In 1797, with the French domination of Napoleon Bonaparte the various villages and country locations are set up in small municipalities (Baranzuolo, Calvari, Camposasco, Certenoli and Romaggi) from December 2nd becoming part of the Department of the Gulf of Tigullio, with capital Rapallo, in the Ligurian Republic annexed to the First French Empire. From 28 April 1798, with the new French regulations, San Colombano come into the IV Canton, capital Santa Maria Camposasco in Fossa di Peirani, under the Jurisdiction of Entella, and since 1803 the main center of the I Canton of Entella in the Jurisdiction of Entella. In this year were suppressed the two municipalities of Baranzolo and Calvari, aggregating them to San Colombano. In 1804, they merge with the municipality the centers of Camposasco, Certenoli and Romaggi; in 1805 a new revision of administrative boundaries will lead to assignment of the fractions of Celesia and Cichero to today's Municipality of Orero. From 13 June 1805 to 1814 it was be included in the Department of the Apennines. In 1815 it was be incorporated in the Kingdom of Sardinia, according to the decisions of the Congress of Vienna in 1814, and later in the Kingdom of Italy in 1861. From 1859 to 1926, the territory was included in the sixth district of Cicagna of the District of Chiavari in the Province of Genoa.

It took the final name of San Colombano Certenoli from 1863 after several years to reach an agreement between the nine municipal hamlets. It was choose to add the name Certenoli since the latter, known in Roman times under the name Certinulus, is the largest fraction of the municipality.

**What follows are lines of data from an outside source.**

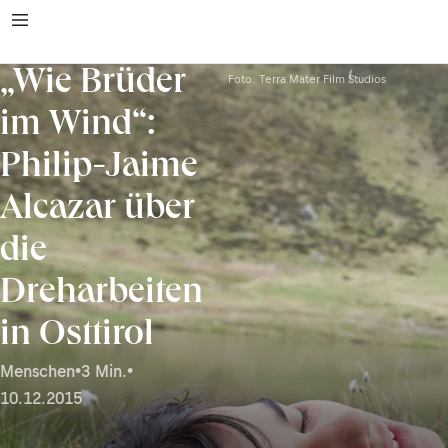
„Wie Brüder
Foto: Terra Mater Film Studios
im Wind“:
Philip-Jaime
Alcazar über
die
Dreharbeiten
in Osttirol
Menschen
•
3 Min.
•
10.12.2015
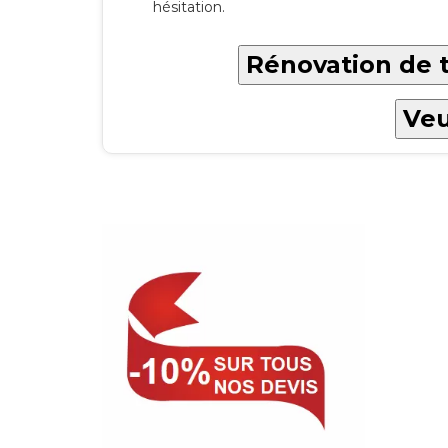
hésitation.
Rénovation de to
Veu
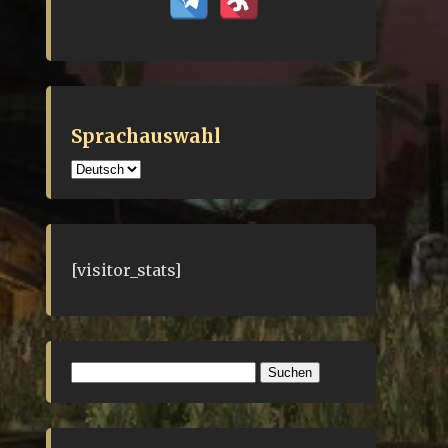
Sprachauswahl
Sprachauswahl
[visitor_stats]
Suchen
nach:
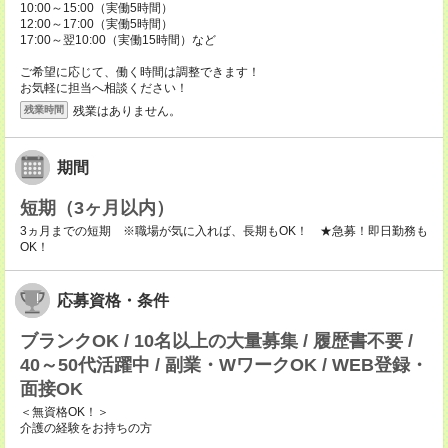
10:00～15:00（実働5時間）
12:00～17:00（実働5時間）
17:00～翌10:00（実働15時間）など
ご希望に応じて、働く時間は調整できます！
お気軽に担当へ相談ください！
残業はありません。
残業時間
期間
短期（3ヶ月以内）
3ヵ月までの短期 ※職場が気に入れば、長期もOK！ ★急募！即日勤務も
OK！
応募資格・条件
ブランクOK / 10名以上の大量募集 / 履歴書不要 /
40～50代活躍中 / 副業・WワークOK / WEB登録・
面接OK
＜無資格OK！＞
介護の経験をお持ちの方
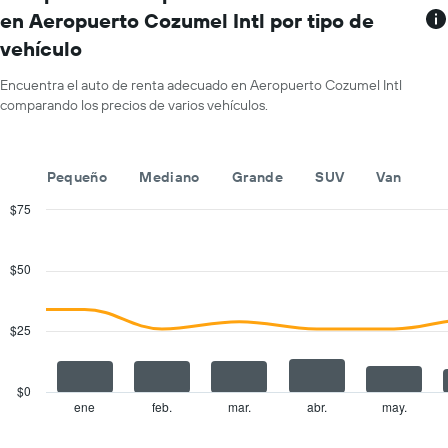
muestra
promedio
en Aeropuerto Cozumel Intl por tipo de
1
de
vehículo
eje
un
X
auto
que
Encuentra el auto de renta adecuado en Aeropuerto Cozumel Intl
de
indica
comparando los precios de varios vehículos.
renta
las
por
empresas
día.
de
Pequeño
Mediano
Grande
SUV
Van
renta
de
$75
autos.
Combination
Chart
El
graphic.
chart
gráfico
with
$50
muestra
2
1
data
series.
eje
$25
Y
The
que
chart
indica
has
el
$0
1
precio
ene
feb.
mar.
abr.
may.
End
of
X
más
interactive
axis
barato
chart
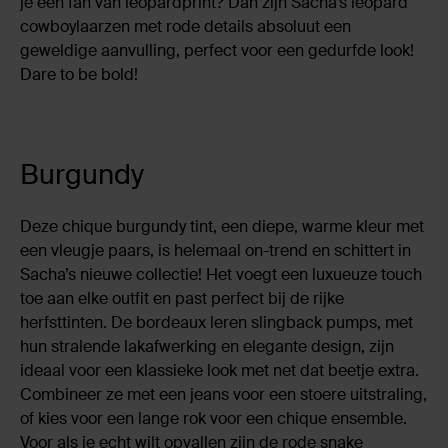
je een fan van leopardprint? Dan zijn Sacha’s leopard
cowboylaarzen met rode details absoluut een
geweldige aanvulling, perfect voor een gedurfde look!
Dare to be bold!
Burgundy
Deze chique burgundy tint, een diepe, warme kleur met
een vleugje paars, is helemaal on-trend en schittert in
Sacha’s nieuwe collectie! Het voegt een luxueuze touch
toe aan elke outfit en past perfect bij de rijke
herfsttinten. De bordeaux leren slingback pumps, met
hun stralende lakafwerking en elegante design, zijn
ideaal voor een klassieke look met net dat beetje extra.
Combineer ze met een jeans voor een stoere uitstraling,
of kies voor een lange rok voor een chique ensemble.
Voor als je echt wilt opvallen zijn de rode snake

San Colombano Certenoli is among the cities decorated for Military Valour for the Liberation War because he was awarded the War Cross for Military Valour for the sacrifices of its people and its activities in the partisan struggle during the Second World War. In 1941, between the towns of Pian di Coreglia (Coreglia Ligure) and Calvari the Army Corps of Engineers of the barracks of Caperana (Chiavari) built the 52th concentration camp; in the period between 1941 and 8 September 1943, in the "Camp prisoners of war " were imprisoned about 15.000 persons, especially British or Commonwealth soldiers captured in Africa, for a maximum capacity setted to 4,000 people.

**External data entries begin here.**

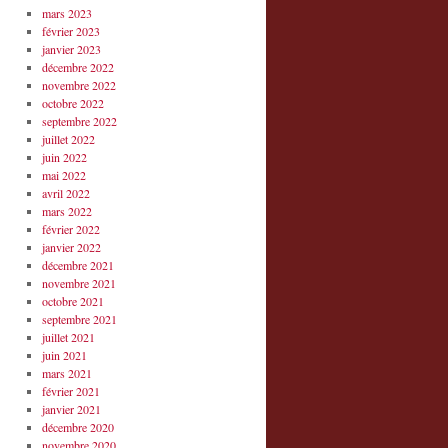
mars 2023
février 2023
janvier 2023
décembre 2022
novembre 2022
octobre 2022
septembre 2022
juillet 2022
juin 2022
mai 2022
avril 2022
mars 2022
février 2022
janvier 2022
décembre 2021
novembre 2021
octobre 2021
septembre 2021
juillet 2021
juin 2021
mars 2021
février 2021
janvier 2021
décembre 2020
novembre 2020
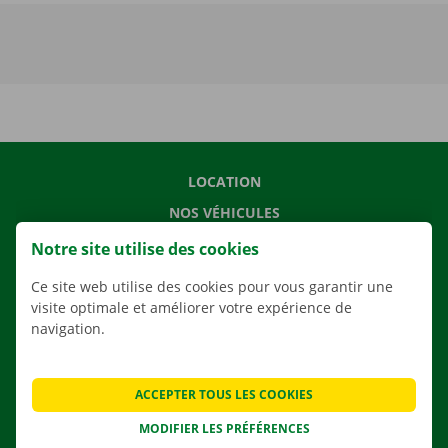
LOCATION
NOS VÉHICULES
NOS SERVICES
Notre site utilise des cookies
AGENCES
Ce site web utilise des cookies pour vous garantir une
APPLI
visite optimale et améliorer votre expérience de
navigation.
SOLUTIONS DE DÉMÉNAGEMENT
ACCEPTER TOUS LES COOKIES
MODIFIER LES PRÉFÉRENCES
CONTACTEZ NOUS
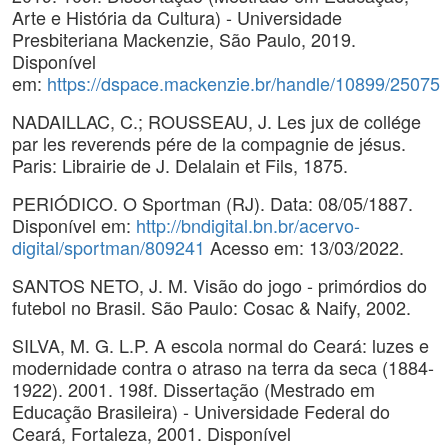
Arte e História da Cultura) - Universidade
Presbiteriana Mackenzie, São Paulo, 2019.
Disponível
em:
https://dspace.mackenzie.br/handle/10899/25075
NADAILLAC, C.; ROUSSEAU, J. Les jux de collége
par les reverends pére de la compagnie de jésus.
Paris: Librairie de J. Delalain et Fils, 1875.
PERIÓDICO. O Sportman (RJ). Data: 08/05/1887.
Disponível em:
http://bndigital.bn.br/acervo-
digital/sportman/809241
Acesso em: 13/03/2022.
SANTOS NETO, J. M. Visão do jogo - primórdios do
futebol no Brasil. São Paulo: Cosac & Naify, 2002.
SILVA, M. G. L.P. A escola normal do Ceará: luzes e
modernidade contra o atraso na terra da seca (1884-
1922). 2001. 198f. Dissertação (Mestrado em
Educação Brasileira) - Universidade Federal do
Ceará, Fortaleza, 2001. Disponível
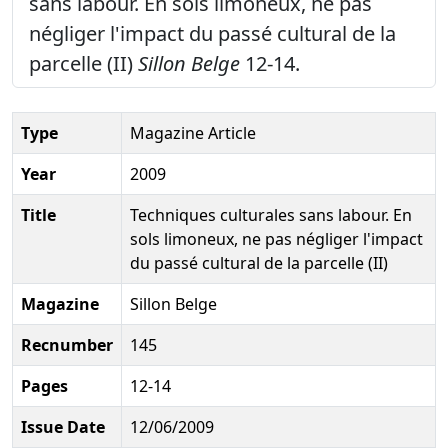
sans labour. En sols limoneux, ne pas
négliger l'impact du passé cultural de la
parcelle (II)
Sillon Belge
12-14.
Type
Magazine Article
Year
2009
Title
Techniques culturales sans labour. En
sols limoneux, ne pas négliger l'impact
du passé cultural de la parcelle (II)
Magazine
Sillon Belge
Recnumber
145
Pages
12-14
Issue Date
12/06/2009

In 1943, during the Resistance, Cichero gave its name to one of the most famous Garibaldi partisan brigades who fought in the heights of Genoa. The brigade moved in November 1943 to Cichero because the group, rapidly increasing, had become too conspicuous. In March 1944, the Group of the Monte Antola, known as Detachment La Scintilla, merged in Cichero, necessitating a reorganization of the band, which has become of considerable size. The group is divided into three detachments, one of which, called Severino, will remain in Cichero. The group was also distinguished by an excellent relationship with the population of the valley in which he had to fight, thanks to the fact that he always watched over groups of stragglers devoted more to the looting that to the guerrilla warfare(look at the video of Marco Rinaldi which tells of the "Code of Cichero",and the video of VideoGraph which tells of some interviews to partisans of Severino detachment, both in Italian).

The people, especially in the valley Cichero, also suffered a disastrous Nazi-Fascist "combing" between 16 and 19 July 1944 which led the killing with the shooting of seven supporters.